The vascular endothelial growth factor (VEGF) is well known for its wide-ranging functions, not only in the vascular system, but also in the central (CNS) and peripheral nervous system (PNS). To study the role of VEGF in neuronal protection, growth and maturation processes have recently attracted much interest. These effects are mainly mediated by VEGF receptor 2 (VEGFR-2).

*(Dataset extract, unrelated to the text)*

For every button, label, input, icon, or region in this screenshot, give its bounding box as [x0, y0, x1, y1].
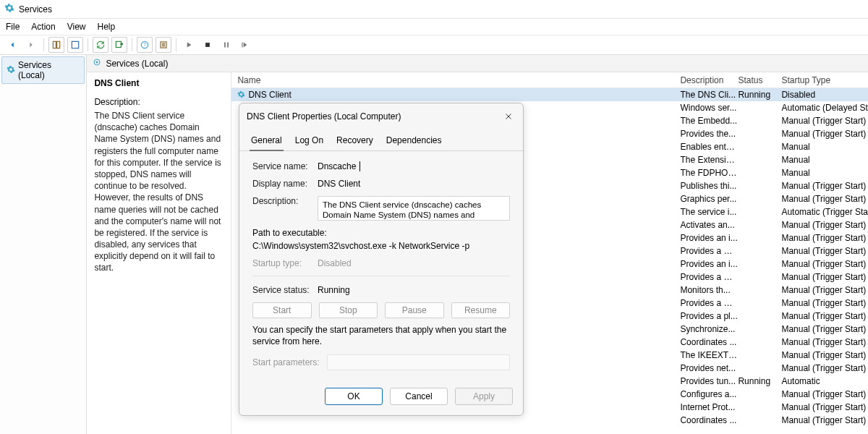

Current studies have shown the age-dependent expression of VEGFR-2 in Purkinje cells (PC), promoting dendritogenesis in neonatal, but not in mature stages. We hypothesize that microRNAs (miRNA/miR) might be involved in the regulation of VEGFR-2 expression during the development of PC. In preliminary studies, we performed a miRNA profiling and identified miR204-5p as a potential regulator of VEGFR-2 expression. In the recent study, organotypic slice cultures of rat cerebella (postnatal day (p) 1 and 9) were cultivated and VEGFR-2 expression in PC was verified via immunohistochemistry. Additionally, PC at age p9 and p30 were isolated from cryosections by laser microdissection (LMD) to analyse VEGFR-2 expression by quantitative RT-PCR. To investigate the influence of miR204-5p on VEGFR-2 levels in PC, synthetic constructs including short hairpin (sh)-miR204-5p cassettes (miRNA-mimics), were microinjected into PC. The effects were analysed by confocal laser scanning microscopy (CLSM) and morphometric analysis. For the first time, we could show that miR204-5p has a negative effect on VEGF sensitivity in juvenile PC, resulting in a significant decrease of dendritic growth compared to untreated juvenile PC. In mature PC, the overexpression of miR204-5p leads to a shrinkage of dendrites despite VEGF treatment. The results of this study illustrate, for the first time, which miR204-5p expression has the potential to play a key role in cerebellar development by inhibiting VEGFR-2 expression in PC.